To save reduntant clicking, the Digg story points to a post on another forum. Much of the information in that post is not strictly wrong but it certainly is misleading. For instance, it's very unlikely that you will actually want port 3306 open, even if you are running MySQL. Most web servers connect to MySQL through a UNIX socket and don't require net-based access at all. If you leave that port open and have MySQL listening on it, you could allow an attacker to get access to your MySQL database without needing shell access to your server. You only need to have ports open if you are running the relevant service so unless you are running a mail server, ports 25, 110, 995, 143 and 993 can remain closed. On the other hand, if you aren't running a service, it won't matter whether the port is open or not... you still won't be able to connect to anything. Firewalls are particularly good at allowing only certain people to access your box. For instance, you could open up MySQL (3306) and Cpanel (2082) to your home IP address and block it for everyone else or block port 22 for that pesky hacker that keeps trying to brute force your root password. Better yet, you can rate limit certain connections, so that bot that keeps crawling your site too fast can have its bandwidth limited to 2kB/s so that everyone else can have their fair share. If you don't know what a service does... you could look it up and learn about it... or you could just switch it off and see if you really need it. There's also the official list of well known port numbers available. As the post mentions, if you mess up your firewall configuration it is possible lock yourself out of your box. The easiest trick to avoiding this is to keep your firewall configuration in a shell script and have this as the first line: at now + 10 minutes -f ./firewall_last_known_good.sh Code (markup): Which will run the script that describes your last known good configuration in ten minutes. That way, if you screw up, you just have to wait ten minutes rather than having to drive out to your datacentre. When you want to make the changes final, just copy the new version over the top of the last known good configuration file.

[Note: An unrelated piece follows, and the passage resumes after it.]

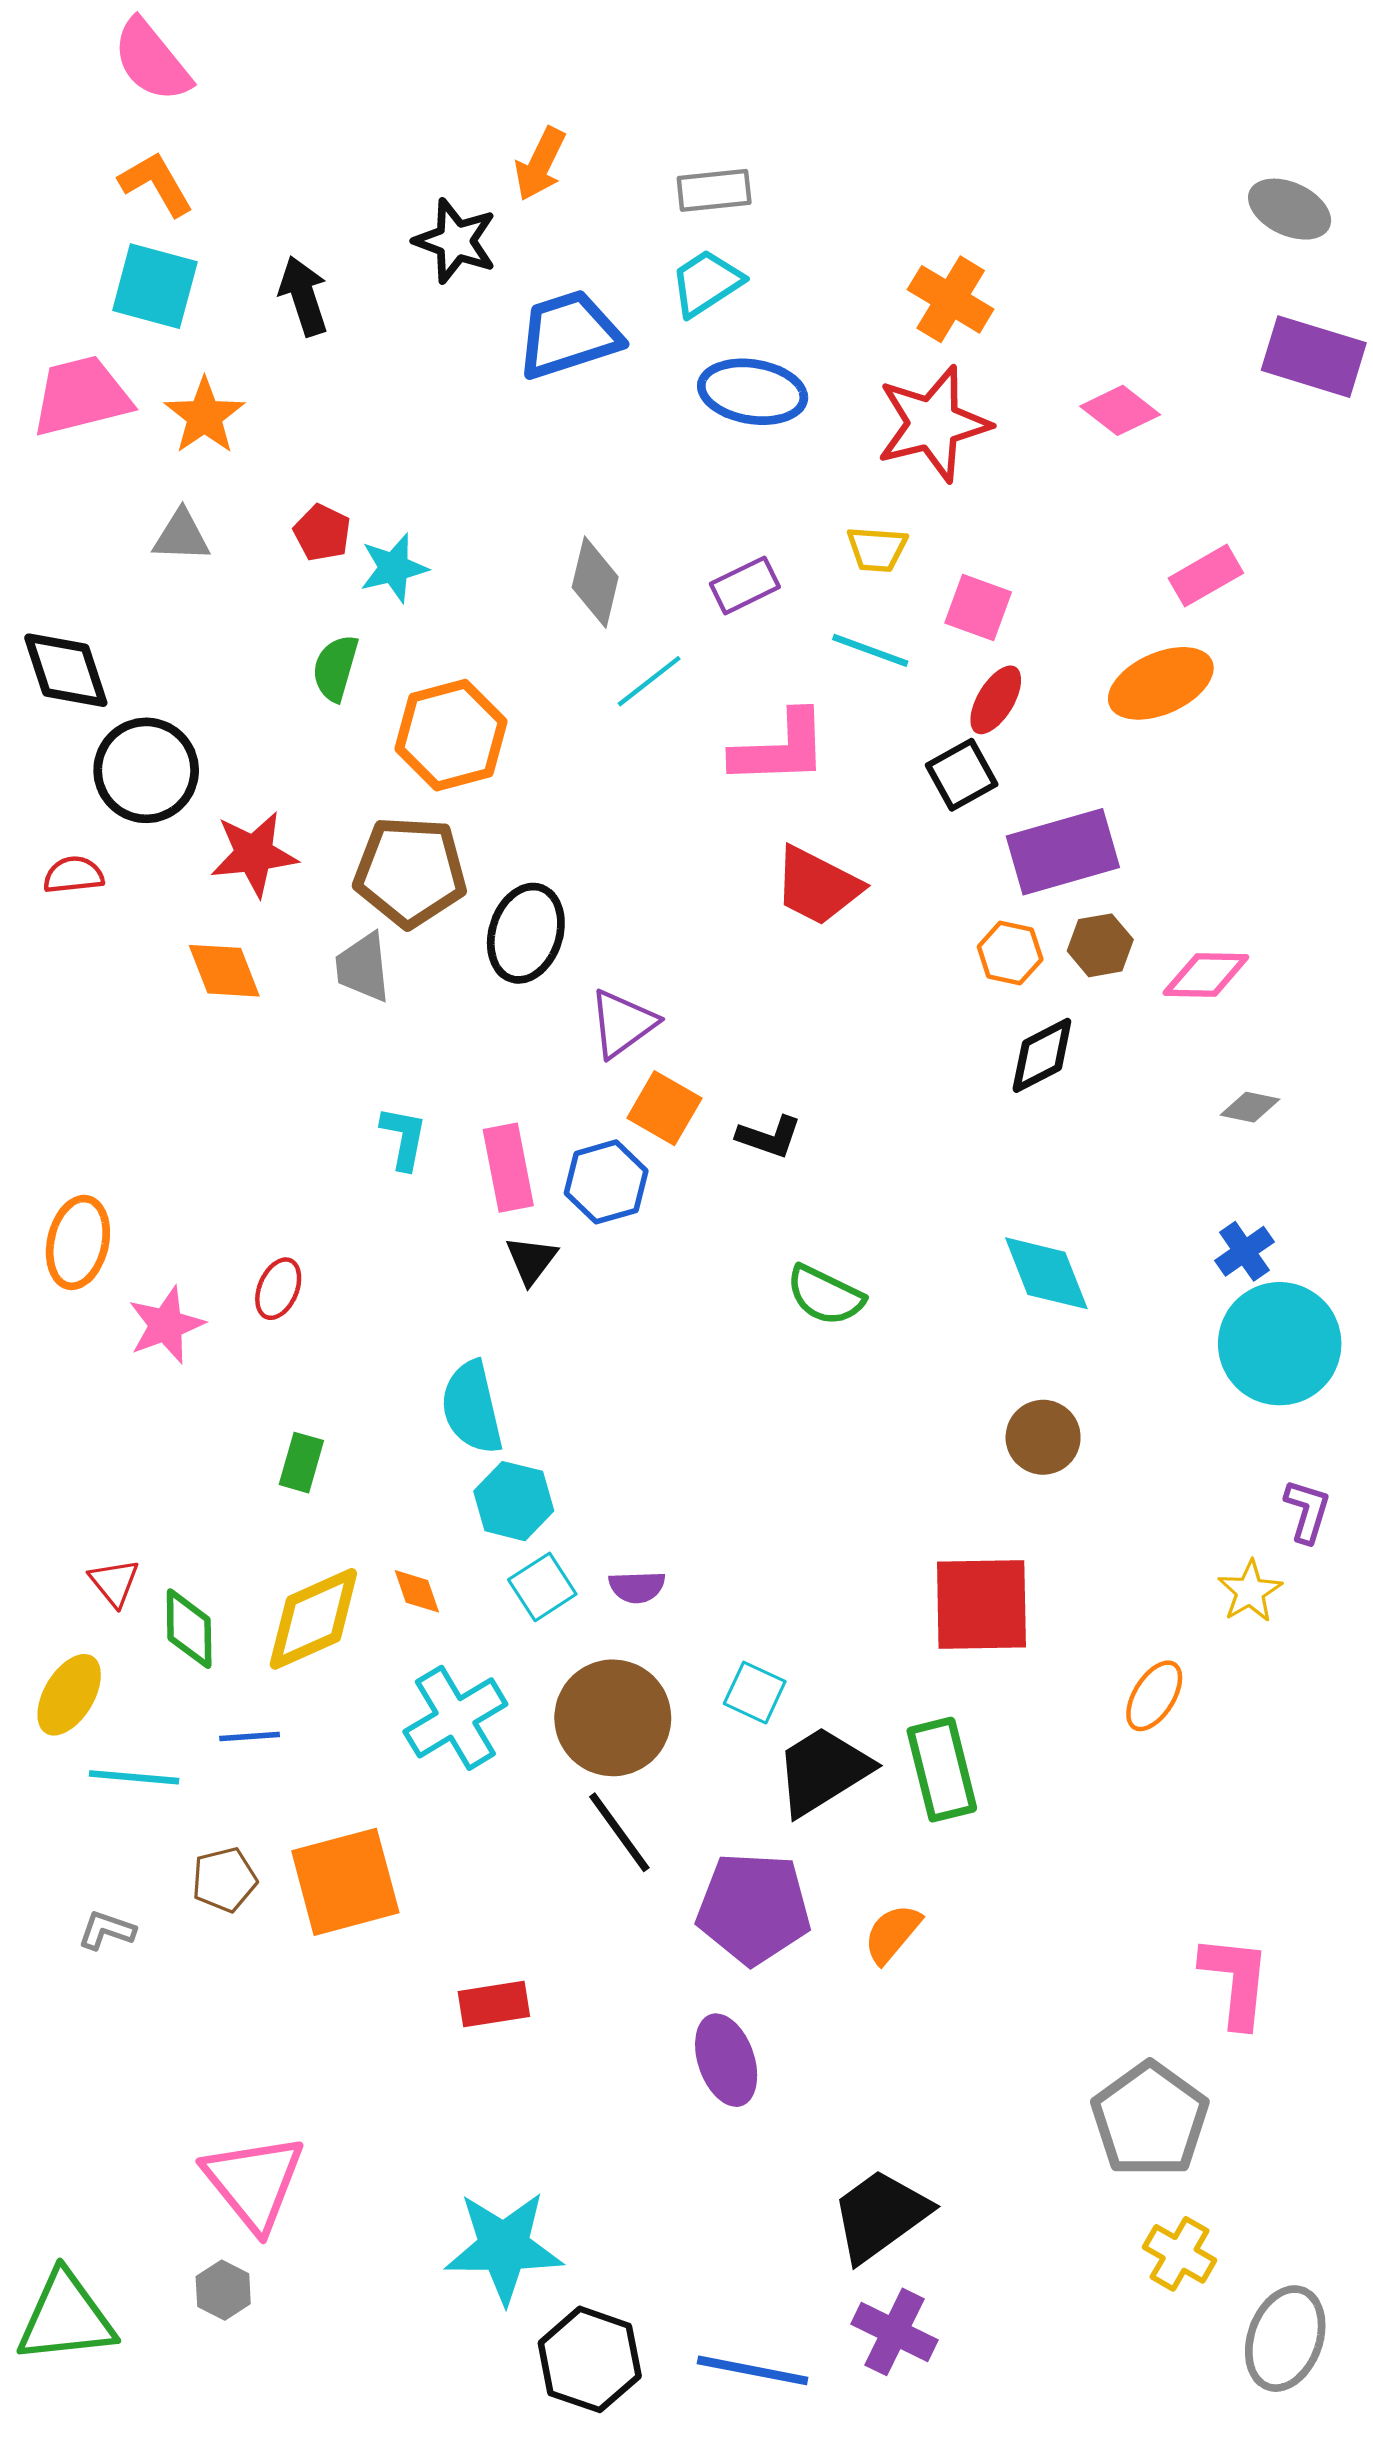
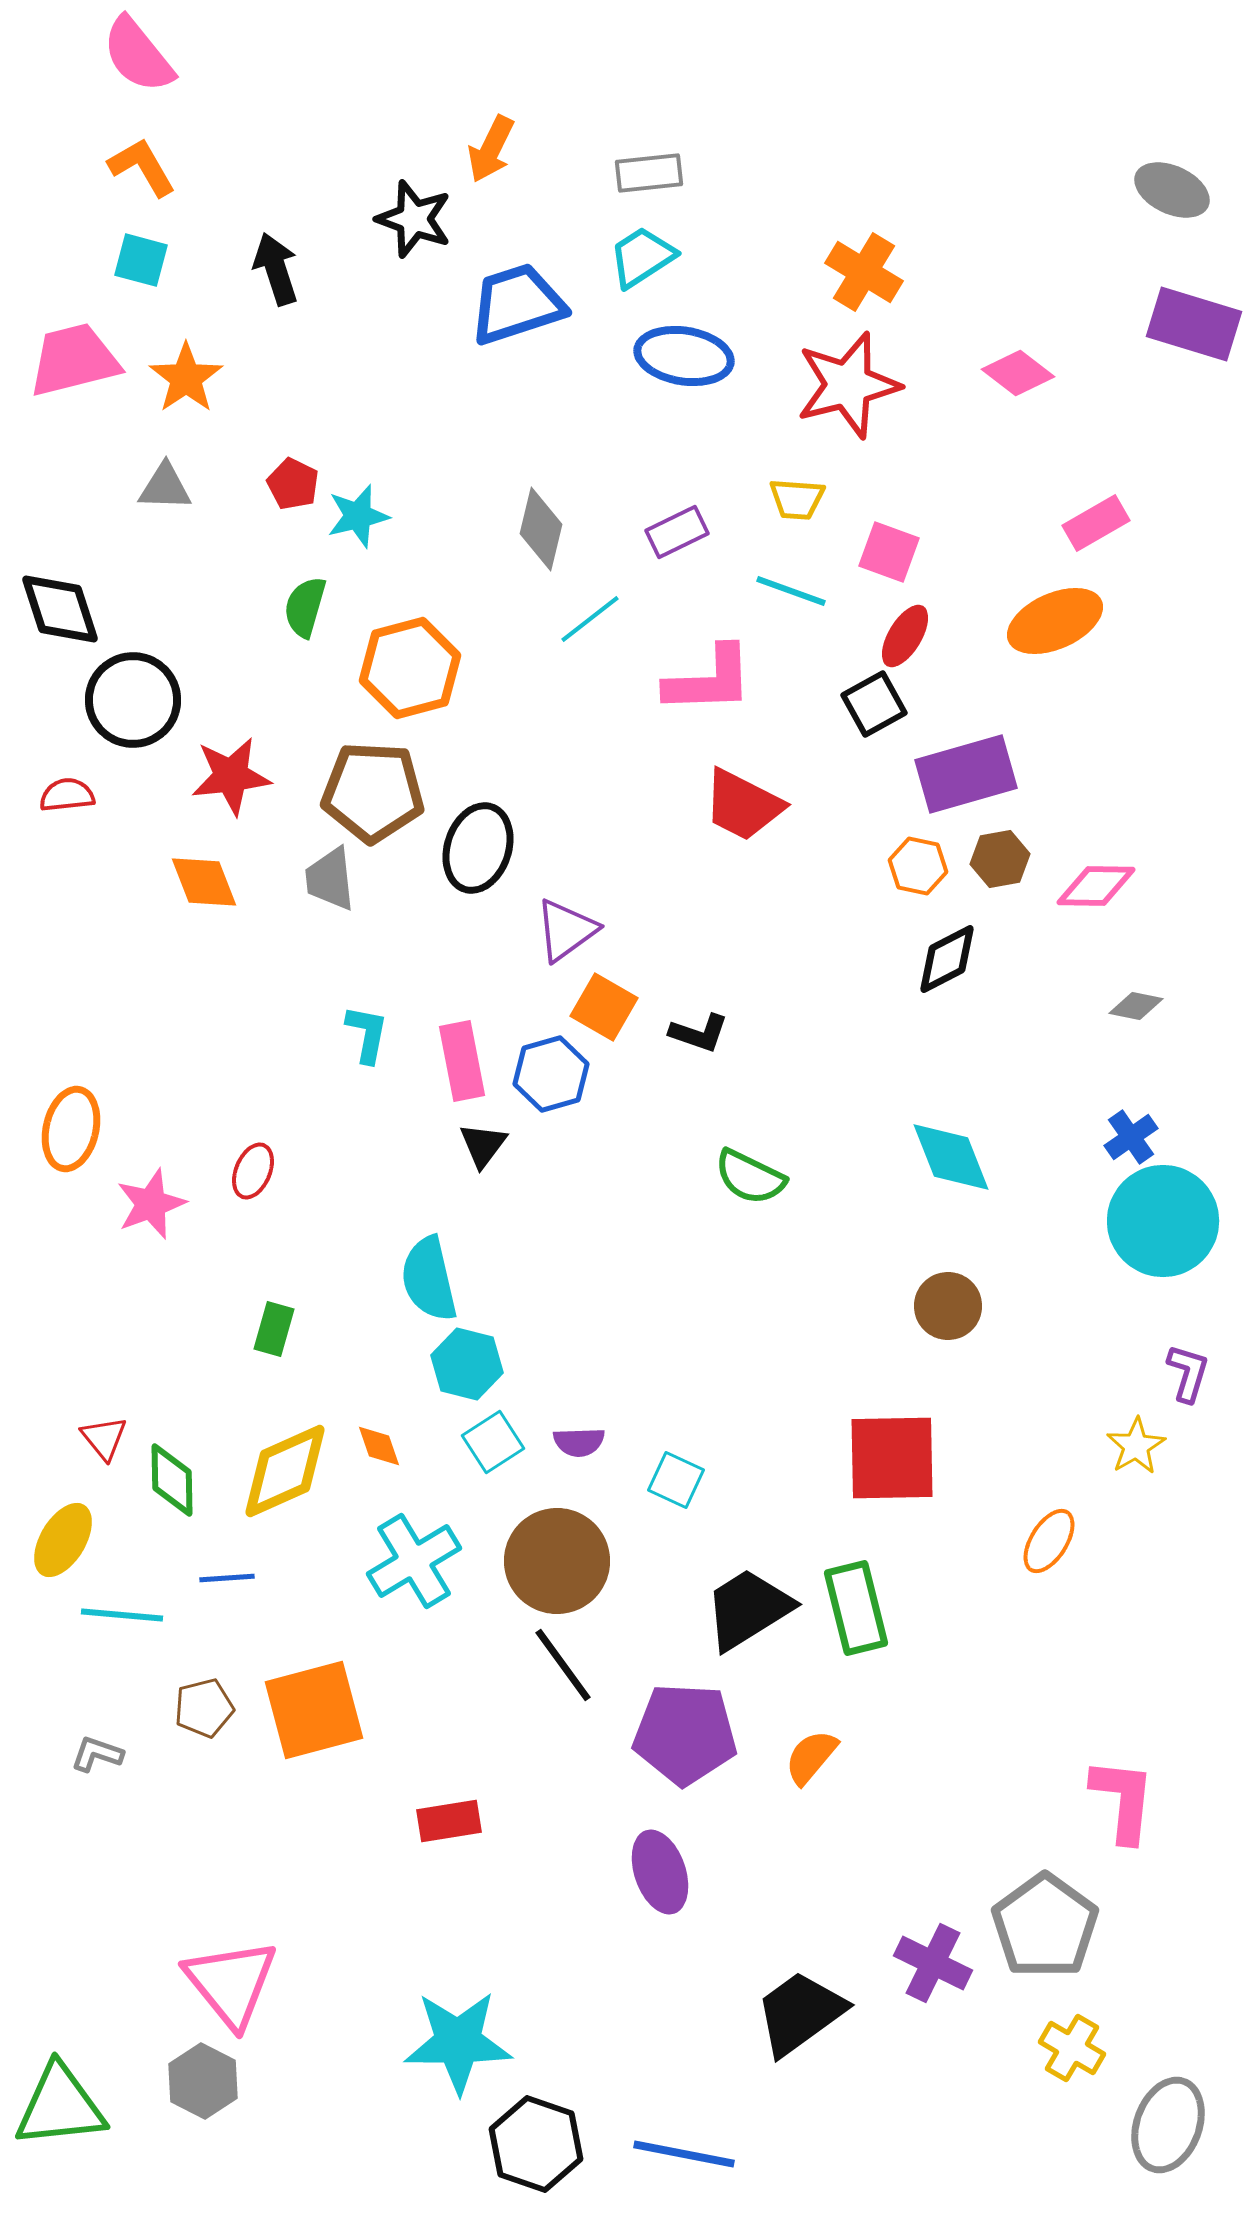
cyan square: (155, 286) -> (141, 260), size x0.7
cyan square: (755, 1693) -> (676, 1480), moved
gray hexagon: (223, 2290) -> (203, 2081), size x1.4
purple cross: (894, 2332) -> (933, 1963), moved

bah, who needs that. :> yum install nmap nmap -sTU 127.0.0.1 will show you all ports open on the system, just ensure you open the ports in your firewall configuration.
you can also use, which will show all ports. sometimes nmap will not show all open ports above certain limit.
I'm not sure why you would use nmap on the localhost. nmap is designed for figuring this stuff out when you can't get onto the box. It's like using a telescope to see the guy standing next to you. If you're on the host, simply running "netstat -an | grep LISTEN | grep tcp" will give you a list of all the processes that are listening to the network and which ports they are listening on.